My guest today is none other than Ellen Gable Hrkach, who has taught me as much about writing as about motherhood and being a good friend and fostering your friendship with the Guy Upstairs.
Ellen’s written a number of books, edited dozens others, runs a publisher, and is a wife and mom and all around amazing person. She also has a special devotion to Mary and to the Hail Mary in particular, as you’ll see.
Ellen, what’s your relationship with the Hail Mary as a prayer? How does it help you grow closer to Mary and, through her, Jesus?
I recite the rosary every single day, without exception, even when I am ill.
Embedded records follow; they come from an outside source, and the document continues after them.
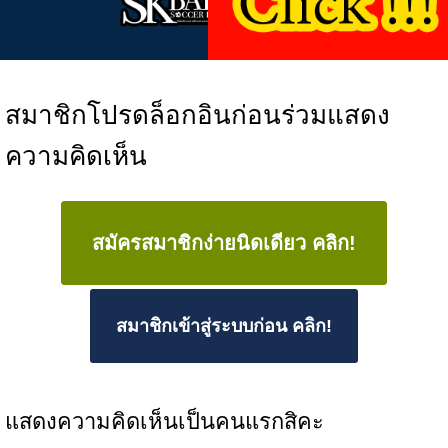
สมาชิกโปรดล็อกอินก่อนร่วมแสดง
ความคิดเห็น
สมัครสมาชิกง่ายนิดเดียว คลิก!
สมาชิกเข้าสู่ระบบก่อน คลิก!
แสดงความคิดเห็นเป็นคนแรกสิคะ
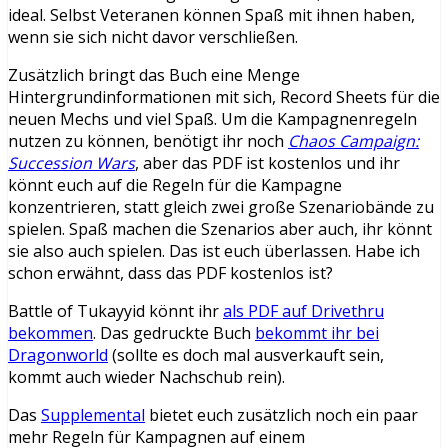
ideal. Selbst Veteranen können Spaß mit ihnen haben,
wenn sie sich nicht davor verschließen.
Zusätzlich bringt das Buch eine Menge
Hintergrundinformationen mit sich, Record Sheets für die
neuen Mechs und viel Spaß. Um die Kampagnenregeln
nutzen zu können, benötigt ihr noch
Chaos Campaign:
Succession Wars
, aber das PDF ist kostenlos und ihr
könnt euch auf die Regeln für die Kampagne
konzentrieren, statt gleich zwei große Szenariobände zu
spielen. Spaß machen die Szenarios aber auch, ihr könnt
sie also auch spielen. Das ist euch überlassen. Habe ich
schon erwähnt, dass das PDF kostenlos ist?
Battle of Tukayyid könnt ihr
als PDF auf Drivethru
bekommen
. Das gedruckte Buch
bekommt ihr bei
Dragonworld
(sollte es doch mal ausverkauft sein,
kommt auch wieder Nachschub rein).
Das
Supplemental
bietet euch zusätzlich noch ein paar
mehr Regeln für Kampagnen auf einem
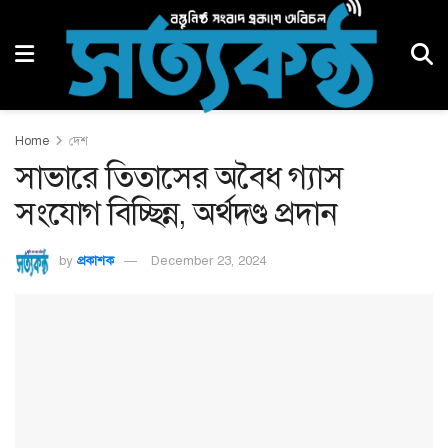
Home
দেশ
সাভারে তিতাসের অবৈধ গ্যাস
সংযোগ বিচ্ছিন্ন, অর্থদণ্ড প্রদান
by
প্রকাশক
December 23, 2024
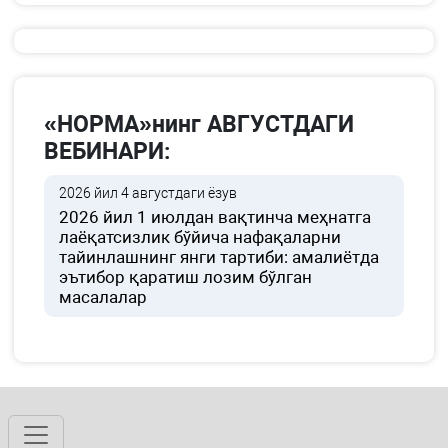
«НОРМА»нинг АВГУСТДАГИ
ВЕБИНАРИ:
2026 йил 4 августдаги ёзув
2026 йил 1 июлдан вақтинча меҳнатга
лаёқатсизлик бўйича нафақаларни
тайинлашнинг янги тартиби: амалиётда
эътибор қаратиш лозим бўлган
масалалар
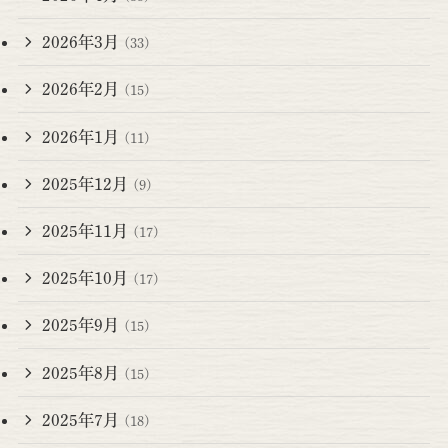
2026年3月
(33)
2026年2月
(15)
2026年1月
(11)
2025年12月
(9)
2025年11月
(17)
2025年10月
(17)
2025年9月
(15)
2025年8月
(15)
2025年7月
(18)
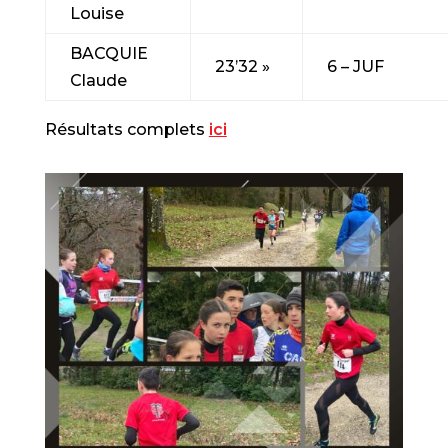
Louise
BACQUIE
23’32 »
6 – JUF
Claude
Résultats complets
ici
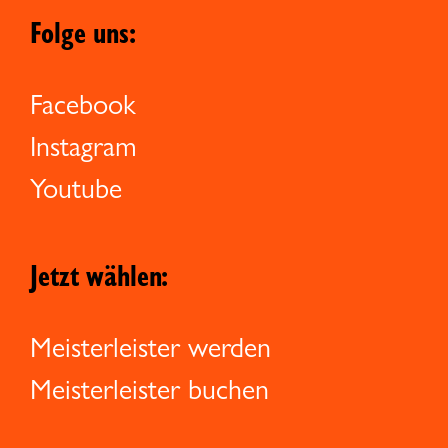
Folge uns:
Facebook
Instagram
Youtube
Jetzt wählen:
Meisterleister werden
Meisterleister buchen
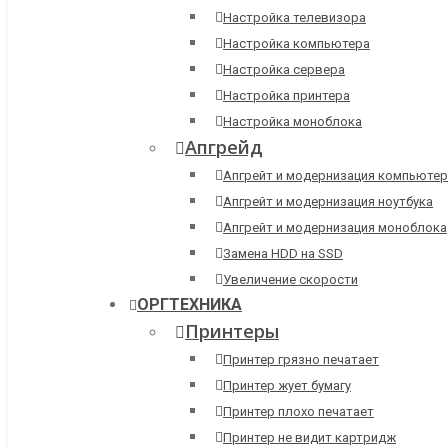
Настройка телевизора
Настройка компьютера
Настройка сервера
Настройка принтера
Настройка моноблока
Апгрейд
Апгрейт и модернизация компьютер
Апгрейт и модернизация ноутбука
Апгрейт и модернизация моноблока
Замена HDD на SSD
Увеличение скорости
ОРГТЕХНИКА
Принтеры
Принтер грязно печатает
Принтер жует бумагу
Принтер плохо печатает
Принтер не видит картридж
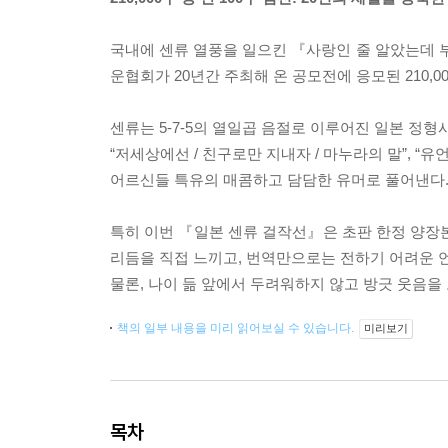
국내에 센류 열풍을 일으킨 『사랑인 줄 알았는데
운협회가 20년간 주최해 온 공모전에 응모된 210,0
센류는 5-7-5의 열일곱 음절로 이루어진 일본 정
“저세상에선 / 친구로만 지내자 / 마누라의 말”, “
어르신들 특유의 매콤하고 담담한 유머로 풀어낸다
특히 이번 『일본 센류 걸작선』은 초판 한정 양장
리듬을 직접 느끼고, 번역만으로는 전하기 어려운 언
물론, 나이 듦 앞에서 두려워하지 않고 방긋 웃음을
책의 일부 내용을 미리 읽어보실 수 있습니다.
미리보기
목차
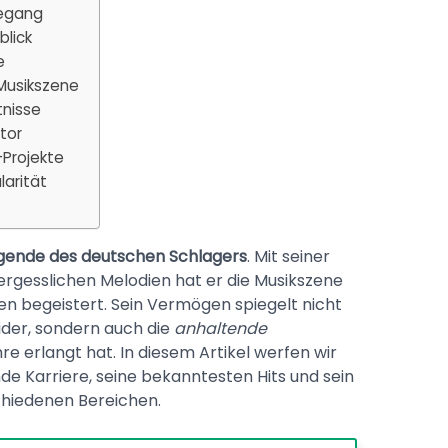
degang
blick
e
 Musikszene
tnisse
tor
Projekte
arität
gende des deutschen Schlagers
. Mit seiner
rgesslichen Melodien hat er die Musikszene
 begeistert. Sein Vermögen spiegelt nicht
ider, sondern auch die
anhaltende
hre erlangt hat. In diesem Artikel werfen wir
de Karriere, seine bekanntesten Hits und sein
hiedenen Bereichen.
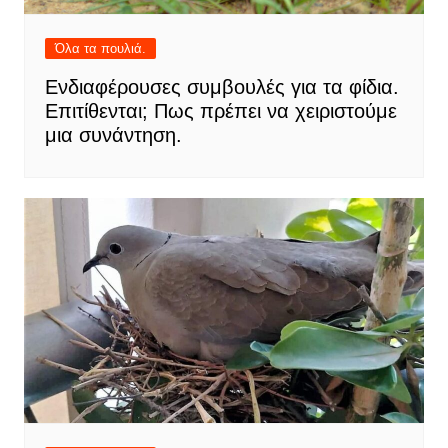
Όλα τα πουλιά.
Ενδιαφέρουσες συμβουλές για τα φίδια.
Επιτίθενται; Πως πρέπει να χειριστούμε
μια συνάντηση.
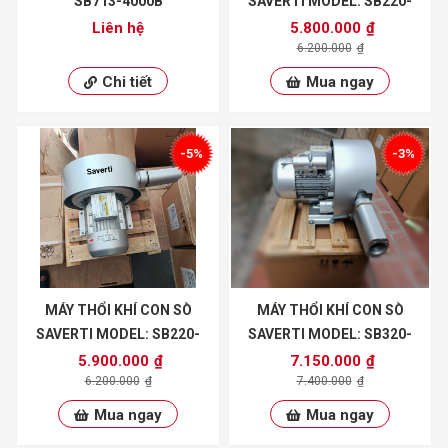
SB713-4000B
SAVERTI MODEL: SB220-
700/2
Liên hệ
5.800.000
₫
6.200.000
₫
Chi tiết
Mua ngay
-5%
-3%
MÁY THỔI KHÍ CON SÒ
MÁY THỔI KHÍ CON SÒ
SAVERTI MODEL: SB220-
SAVERTI MODEL: SB320-
700S2
1100/2
5.900.000
₫
7.150.000
₫
6.200.000
₫
7.400.000
₫
Mua ngay
Mua ngay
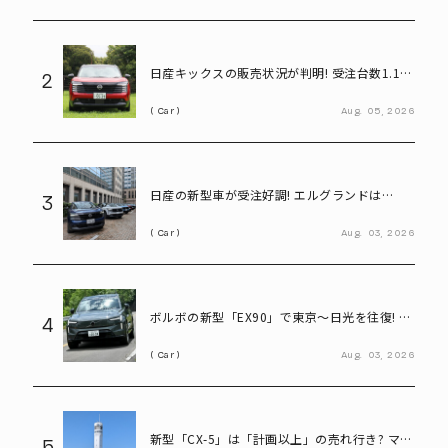
日産キックスの販売状況が判明! 受注台数1.1台
2
超、どんな人が買っている?
Car
Aug.
05,
2026
日産の新型車が受注好調! エルグランドは
3
8,000台、キックスは1.1万台に到達
Car
Aug.
03,
2026
ボルボの新型「EX90」で東京～日光を往復! い
4
ろは坂も余裕な大型EVの実力とは
Car
Aug.
03,
2026
新型「CX-5」は「計画以上」の売れ行き? マツ
5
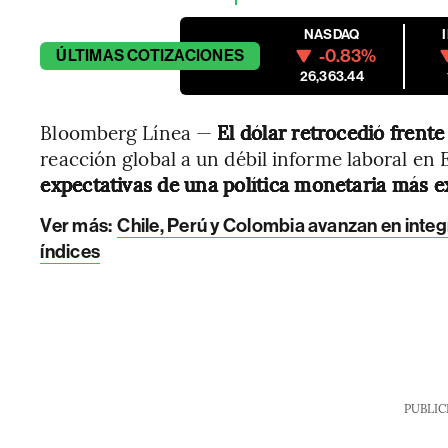
NASDAQ
-0.83%
ÚLTIMAS
COTIZACIONES
26,363.44
Bloomberg Línea —
El dólar retrocedió frente
reacción global a un débil informe laboral en
expectativas de una política monetaria más e
Ver más:
Chile, Perú y Colombia avanzan en inte
índices
PUBLIC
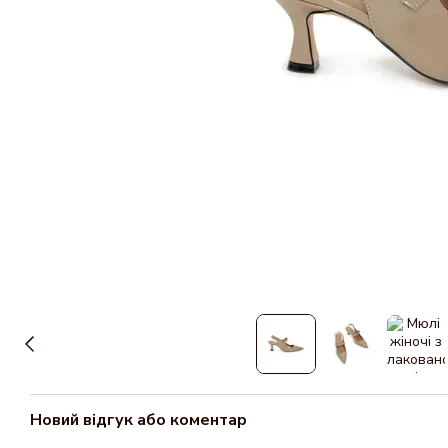
Новий відгук або коментар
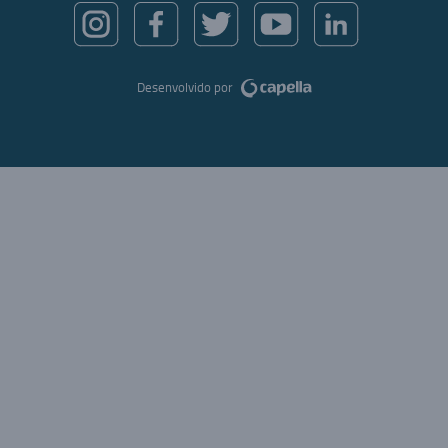
Desenvolvido por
Because I tend to let the day get ahead of me, I always pray the rosary each morning before I get up. Our Lady (or my guardian angel) ALWAYS wakes me up half an hour before the alarm rings so that I may be able to recite my rosary and pray my morning prayers before I get out of bed. It is natural to grow closer both to Mary and to Jesus when one is reflecting on Jesus’ joys and sufferings every day (and sometimes more than once a day!).
Your reflection was on the word NOW. Tell us a bit about what this word means to you in the context of the Hail Mary.
When I hear the word “Now,” I always think of my mother. As my siblings and I were growing up, whenever she asked us to do something and we paused or hesitated, she would respond, “Now means now, not in a few minutes or tomorrow.” I’ve had the experience of asking Our Lady, through the Hail Mary, for help and I needed assistance at that moment, not in a few minutes, but immediately. And the immediate graces were very evident.
What’s your top tip for slowing down as you pray the Hail Mary…or any prayer, for that matter?
It’s easier to pray the Hail Mary quickly. And I’ve done that when we’re saying the rosary in large groups. However, I personally don’t like it when it’s rushed because it’s harder to focus not only on the mysteries, but also on the important imagery of this powerful prayer. If we’re saying the rosary as a family or with only a few people, I always try to say it a bit more slowly to guide the others, so that we can all focus more easily. If we say the rosary with devotion, attention, and reverence, we will naturally recite it more slowly.